→ **Exercise input**:
______

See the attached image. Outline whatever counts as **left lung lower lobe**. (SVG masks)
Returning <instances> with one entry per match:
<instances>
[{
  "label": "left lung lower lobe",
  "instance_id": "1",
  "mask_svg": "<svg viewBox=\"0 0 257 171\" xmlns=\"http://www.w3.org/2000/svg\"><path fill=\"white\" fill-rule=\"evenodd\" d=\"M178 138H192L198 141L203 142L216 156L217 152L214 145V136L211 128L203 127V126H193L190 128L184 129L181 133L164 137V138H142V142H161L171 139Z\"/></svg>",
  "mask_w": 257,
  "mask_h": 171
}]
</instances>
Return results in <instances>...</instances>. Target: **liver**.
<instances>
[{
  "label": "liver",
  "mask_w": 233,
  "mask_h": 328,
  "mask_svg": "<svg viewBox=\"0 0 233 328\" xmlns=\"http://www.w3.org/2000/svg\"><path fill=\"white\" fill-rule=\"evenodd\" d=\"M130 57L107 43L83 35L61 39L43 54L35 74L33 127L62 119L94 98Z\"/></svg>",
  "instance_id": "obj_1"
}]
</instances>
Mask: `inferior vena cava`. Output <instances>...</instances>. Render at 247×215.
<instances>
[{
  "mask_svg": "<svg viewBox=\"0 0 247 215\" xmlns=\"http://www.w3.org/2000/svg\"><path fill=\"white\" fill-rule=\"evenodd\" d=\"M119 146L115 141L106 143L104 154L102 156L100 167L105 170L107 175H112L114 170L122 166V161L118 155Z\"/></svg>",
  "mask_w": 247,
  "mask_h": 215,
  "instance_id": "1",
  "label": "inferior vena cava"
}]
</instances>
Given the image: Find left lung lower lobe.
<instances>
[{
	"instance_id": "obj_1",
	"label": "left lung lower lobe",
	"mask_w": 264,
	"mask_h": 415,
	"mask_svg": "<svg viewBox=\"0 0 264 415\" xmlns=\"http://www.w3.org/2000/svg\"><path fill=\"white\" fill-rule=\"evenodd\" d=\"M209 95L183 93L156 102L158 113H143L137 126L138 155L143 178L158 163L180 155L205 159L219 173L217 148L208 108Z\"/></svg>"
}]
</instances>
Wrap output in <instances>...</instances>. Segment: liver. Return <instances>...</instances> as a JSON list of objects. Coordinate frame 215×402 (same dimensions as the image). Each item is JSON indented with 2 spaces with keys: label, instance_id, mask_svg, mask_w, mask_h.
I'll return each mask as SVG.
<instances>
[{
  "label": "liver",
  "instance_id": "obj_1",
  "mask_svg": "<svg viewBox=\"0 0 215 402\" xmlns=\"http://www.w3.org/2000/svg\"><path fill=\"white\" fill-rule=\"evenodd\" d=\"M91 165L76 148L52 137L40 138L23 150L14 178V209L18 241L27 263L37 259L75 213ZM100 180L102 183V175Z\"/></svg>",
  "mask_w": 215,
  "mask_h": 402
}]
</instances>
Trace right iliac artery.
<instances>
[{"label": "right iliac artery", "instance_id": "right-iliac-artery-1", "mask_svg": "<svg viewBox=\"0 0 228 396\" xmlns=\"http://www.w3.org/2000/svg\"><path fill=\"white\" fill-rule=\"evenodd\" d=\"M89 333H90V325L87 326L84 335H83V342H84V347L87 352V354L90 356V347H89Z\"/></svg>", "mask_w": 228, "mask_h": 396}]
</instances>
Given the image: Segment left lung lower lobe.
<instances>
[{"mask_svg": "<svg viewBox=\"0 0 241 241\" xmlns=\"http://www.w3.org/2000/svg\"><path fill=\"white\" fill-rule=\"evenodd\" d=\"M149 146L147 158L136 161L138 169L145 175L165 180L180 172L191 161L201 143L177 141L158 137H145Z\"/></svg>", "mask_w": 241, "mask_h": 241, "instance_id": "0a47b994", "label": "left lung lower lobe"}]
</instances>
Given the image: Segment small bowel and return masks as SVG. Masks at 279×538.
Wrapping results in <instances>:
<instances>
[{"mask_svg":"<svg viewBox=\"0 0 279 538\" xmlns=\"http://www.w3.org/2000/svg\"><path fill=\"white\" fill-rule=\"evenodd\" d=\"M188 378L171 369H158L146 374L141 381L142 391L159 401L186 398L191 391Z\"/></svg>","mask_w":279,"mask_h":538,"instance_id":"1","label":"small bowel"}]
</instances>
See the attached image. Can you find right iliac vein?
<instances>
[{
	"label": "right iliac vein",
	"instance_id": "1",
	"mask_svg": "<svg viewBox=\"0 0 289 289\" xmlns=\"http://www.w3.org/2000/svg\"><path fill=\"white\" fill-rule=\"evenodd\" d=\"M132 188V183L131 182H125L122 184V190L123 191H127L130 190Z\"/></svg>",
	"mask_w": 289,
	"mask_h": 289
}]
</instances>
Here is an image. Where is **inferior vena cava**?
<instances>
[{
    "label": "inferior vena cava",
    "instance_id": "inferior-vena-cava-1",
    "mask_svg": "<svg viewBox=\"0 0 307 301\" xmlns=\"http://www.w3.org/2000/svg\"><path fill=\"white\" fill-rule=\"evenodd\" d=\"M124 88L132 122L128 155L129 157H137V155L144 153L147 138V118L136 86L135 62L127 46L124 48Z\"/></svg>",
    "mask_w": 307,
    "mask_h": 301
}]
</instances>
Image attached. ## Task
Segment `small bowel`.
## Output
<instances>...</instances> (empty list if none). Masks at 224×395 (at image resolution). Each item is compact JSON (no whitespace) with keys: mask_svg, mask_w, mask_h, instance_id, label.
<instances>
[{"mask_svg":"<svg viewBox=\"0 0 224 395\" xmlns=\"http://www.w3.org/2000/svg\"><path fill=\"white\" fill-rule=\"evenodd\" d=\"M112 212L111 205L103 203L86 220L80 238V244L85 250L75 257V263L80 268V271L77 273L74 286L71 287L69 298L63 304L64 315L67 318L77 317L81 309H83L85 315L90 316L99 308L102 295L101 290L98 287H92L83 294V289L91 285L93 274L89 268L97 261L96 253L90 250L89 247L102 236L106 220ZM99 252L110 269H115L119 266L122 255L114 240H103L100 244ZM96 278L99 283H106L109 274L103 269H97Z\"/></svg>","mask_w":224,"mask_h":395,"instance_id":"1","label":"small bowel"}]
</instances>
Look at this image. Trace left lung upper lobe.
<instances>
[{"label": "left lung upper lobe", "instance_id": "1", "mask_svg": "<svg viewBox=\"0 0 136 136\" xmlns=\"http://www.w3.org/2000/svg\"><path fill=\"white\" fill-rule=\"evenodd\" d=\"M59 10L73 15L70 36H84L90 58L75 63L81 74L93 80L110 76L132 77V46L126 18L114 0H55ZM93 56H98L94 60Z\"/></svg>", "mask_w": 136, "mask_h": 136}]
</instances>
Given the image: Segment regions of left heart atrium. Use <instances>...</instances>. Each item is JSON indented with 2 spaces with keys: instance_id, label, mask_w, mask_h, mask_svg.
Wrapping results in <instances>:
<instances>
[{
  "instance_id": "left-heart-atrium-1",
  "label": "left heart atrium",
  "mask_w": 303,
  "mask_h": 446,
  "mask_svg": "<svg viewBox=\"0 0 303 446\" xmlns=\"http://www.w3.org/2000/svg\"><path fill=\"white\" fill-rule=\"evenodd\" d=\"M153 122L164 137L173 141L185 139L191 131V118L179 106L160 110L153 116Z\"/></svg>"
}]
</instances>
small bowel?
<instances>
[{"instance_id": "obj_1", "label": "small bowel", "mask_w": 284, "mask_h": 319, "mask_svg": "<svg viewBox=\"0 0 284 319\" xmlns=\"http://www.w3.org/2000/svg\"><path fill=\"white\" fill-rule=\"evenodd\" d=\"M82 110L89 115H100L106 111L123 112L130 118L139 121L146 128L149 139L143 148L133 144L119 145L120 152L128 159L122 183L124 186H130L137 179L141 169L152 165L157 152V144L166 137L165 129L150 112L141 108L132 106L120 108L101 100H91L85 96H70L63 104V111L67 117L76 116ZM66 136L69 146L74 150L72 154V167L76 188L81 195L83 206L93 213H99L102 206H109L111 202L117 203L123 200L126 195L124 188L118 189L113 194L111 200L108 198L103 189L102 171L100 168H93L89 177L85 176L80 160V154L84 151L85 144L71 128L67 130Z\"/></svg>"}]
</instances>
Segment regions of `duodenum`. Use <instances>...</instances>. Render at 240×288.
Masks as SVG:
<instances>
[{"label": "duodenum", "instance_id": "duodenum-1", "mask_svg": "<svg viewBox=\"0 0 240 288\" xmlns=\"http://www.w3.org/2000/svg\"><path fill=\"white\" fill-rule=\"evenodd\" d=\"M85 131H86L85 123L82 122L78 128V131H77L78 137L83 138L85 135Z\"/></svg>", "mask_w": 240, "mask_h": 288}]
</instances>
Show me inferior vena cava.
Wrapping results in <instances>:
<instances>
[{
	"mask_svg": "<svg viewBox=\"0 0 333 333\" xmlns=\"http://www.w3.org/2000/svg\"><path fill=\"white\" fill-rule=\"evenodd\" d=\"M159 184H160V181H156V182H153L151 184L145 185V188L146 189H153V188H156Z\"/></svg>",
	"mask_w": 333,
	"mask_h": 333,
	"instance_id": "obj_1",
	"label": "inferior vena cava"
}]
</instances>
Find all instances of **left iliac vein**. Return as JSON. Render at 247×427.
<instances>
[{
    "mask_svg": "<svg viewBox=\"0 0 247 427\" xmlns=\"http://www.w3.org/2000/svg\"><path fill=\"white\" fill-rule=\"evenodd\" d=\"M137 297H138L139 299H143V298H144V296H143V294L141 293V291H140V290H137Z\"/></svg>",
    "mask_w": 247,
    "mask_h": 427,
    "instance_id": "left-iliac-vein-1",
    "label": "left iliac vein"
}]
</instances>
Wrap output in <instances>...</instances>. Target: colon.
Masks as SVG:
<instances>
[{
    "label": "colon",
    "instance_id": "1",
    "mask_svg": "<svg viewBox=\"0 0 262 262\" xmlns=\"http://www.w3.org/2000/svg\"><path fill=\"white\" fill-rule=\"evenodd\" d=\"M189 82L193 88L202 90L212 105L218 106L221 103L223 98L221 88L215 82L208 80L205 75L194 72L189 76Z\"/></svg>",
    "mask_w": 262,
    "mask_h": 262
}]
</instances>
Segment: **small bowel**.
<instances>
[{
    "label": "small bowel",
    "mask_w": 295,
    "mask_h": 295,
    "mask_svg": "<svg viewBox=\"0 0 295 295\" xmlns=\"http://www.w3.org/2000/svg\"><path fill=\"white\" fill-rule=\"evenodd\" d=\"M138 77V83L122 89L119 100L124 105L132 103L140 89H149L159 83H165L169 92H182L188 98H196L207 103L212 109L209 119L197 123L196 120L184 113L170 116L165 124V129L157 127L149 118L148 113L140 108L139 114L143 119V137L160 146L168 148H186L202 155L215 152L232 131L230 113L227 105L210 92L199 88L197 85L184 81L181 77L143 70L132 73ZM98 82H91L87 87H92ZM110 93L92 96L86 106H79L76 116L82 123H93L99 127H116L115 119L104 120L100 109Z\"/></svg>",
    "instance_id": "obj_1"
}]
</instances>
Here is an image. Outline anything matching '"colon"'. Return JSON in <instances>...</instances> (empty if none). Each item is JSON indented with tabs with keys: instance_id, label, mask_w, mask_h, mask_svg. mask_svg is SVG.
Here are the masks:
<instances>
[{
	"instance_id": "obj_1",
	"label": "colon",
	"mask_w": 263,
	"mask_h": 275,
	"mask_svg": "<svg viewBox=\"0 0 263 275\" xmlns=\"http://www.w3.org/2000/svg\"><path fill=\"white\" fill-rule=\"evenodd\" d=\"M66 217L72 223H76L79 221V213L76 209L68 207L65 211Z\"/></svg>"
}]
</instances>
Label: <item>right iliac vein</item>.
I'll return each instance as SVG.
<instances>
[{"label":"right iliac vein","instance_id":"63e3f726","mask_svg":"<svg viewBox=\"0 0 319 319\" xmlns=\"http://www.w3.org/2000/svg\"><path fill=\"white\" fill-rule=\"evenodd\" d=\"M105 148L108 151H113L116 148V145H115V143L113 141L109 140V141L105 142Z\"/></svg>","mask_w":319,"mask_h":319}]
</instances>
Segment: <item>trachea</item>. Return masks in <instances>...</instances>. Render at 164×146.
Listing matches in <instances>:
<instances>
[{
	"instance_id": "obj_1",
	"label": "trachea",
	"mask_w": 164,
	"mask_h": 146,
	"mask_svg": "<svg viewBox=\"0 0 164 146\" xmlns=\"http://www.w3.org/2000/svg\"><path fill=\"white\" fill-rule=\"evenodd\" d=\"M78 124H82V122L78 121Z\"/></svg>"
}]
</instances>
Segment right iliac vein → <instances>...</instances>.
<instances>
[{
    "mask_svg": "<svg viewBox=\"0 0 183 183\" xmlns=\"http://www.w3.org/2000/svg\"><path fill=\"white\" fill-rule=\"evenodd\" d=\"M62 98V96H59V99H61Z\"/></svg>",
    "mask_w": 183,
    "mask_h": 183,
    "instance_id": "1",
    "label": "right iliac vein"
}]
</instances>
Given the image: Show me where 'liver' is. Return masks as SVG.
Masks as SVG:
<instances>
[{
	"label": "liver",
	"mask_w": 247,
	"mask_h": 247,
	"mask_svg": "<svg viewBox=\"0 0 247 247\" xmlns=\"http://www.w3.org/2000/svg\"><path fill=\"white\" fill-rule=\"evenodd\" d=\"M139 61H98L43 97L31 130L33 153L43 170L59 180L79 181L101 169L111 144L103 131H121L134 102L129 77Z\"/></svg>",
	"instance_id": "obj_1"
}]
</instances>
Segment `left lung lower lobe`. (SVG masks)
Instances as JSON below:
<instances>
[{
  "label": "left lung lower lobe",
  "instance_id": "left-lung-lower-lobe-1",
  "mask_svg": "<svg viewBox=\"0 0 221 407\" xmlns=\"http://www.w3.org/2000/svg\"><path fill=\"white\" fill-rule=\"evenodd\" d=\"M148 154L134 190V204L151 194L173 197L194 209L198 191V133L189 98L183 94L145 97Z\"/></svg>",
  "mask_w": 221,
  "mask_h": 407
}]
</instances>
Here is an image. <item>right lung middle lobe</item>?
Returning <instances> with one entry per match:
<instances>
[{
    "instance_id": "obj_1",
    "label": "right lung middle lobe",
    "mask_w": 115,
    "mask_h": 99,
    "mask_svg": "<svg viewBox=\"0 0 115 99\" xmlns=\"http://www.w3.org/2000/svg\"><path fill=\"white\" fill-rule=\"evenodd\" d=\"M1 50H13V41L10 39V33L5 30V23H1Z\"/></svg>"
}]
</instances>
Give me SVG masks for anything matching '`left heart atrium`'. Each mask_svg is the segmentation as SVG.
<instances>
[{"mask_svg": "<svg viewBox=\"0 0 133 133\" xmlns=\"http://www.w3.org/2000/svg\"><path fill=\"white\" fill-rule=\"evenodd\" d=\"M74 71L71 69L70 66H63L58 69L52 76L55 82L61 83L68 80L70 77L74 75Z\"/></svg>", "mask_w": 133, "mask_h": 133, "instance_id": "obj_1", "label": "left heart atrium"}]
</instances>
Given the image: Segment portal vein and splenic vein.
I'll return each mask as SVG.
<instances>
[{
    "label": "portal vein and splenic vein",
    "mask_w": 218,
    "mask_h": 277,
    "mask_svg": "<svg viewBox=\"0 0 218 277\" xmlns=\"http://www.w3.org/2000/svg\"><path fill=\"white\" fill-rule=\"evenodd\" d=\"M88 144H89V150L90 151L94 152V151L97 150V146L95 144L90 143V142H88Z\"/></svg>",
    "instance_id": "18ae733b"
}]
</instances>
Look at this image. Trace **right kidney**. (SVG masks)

______

→ **Work instruction**:
Please set down, with no changes, the line that contains "Give me SVG" and all the lines after it until the entries end; write nothing besides them.

→ **Written answer**:
Give me SVG masks for anything matching '`left heart atrium`'. Each mask_svg is the segmentation as SVG.
<instances>
[{"mask_svg": "<svg viewBox=\"0 0 133 133\" xmlns=\"http://www.w3.org/2000/svg\"><path fill=\"white\" fill-rule=\"evenodd\" d=\"M74 71L71 69L70 66H63L58 69L52 76L55 82L61 83L68 80L70 77L74 75Z\"/></svg>", "mask_w": 133, "mask_h": 133, "instance_id": "obj_1", "label": "left heart atrium"}]
</instances>
Given the image: Segment portal vein and splenic vein.
I'll return each mask as SVG.
<instances>
[{
    "label": "portal vein and splenic vein",
    "mask_w": 218,
    "mask_h": 277,
    "mask_svg": "<svg viewBox=\"0 0 218 277\" xmlns=\"http://www.w3.org/2000/svg\"><path fill=\"white\" fill-rule=\"evenodd\" d=\"M88 144H89V150L90 151L94 152V151L97 150V146L95 144L90 143V142H88Z\"/></svg>",
    "instance_id": "18ae733b"
}]
</instances>
Look at this image. Trace **right kidney**. (SVG masks)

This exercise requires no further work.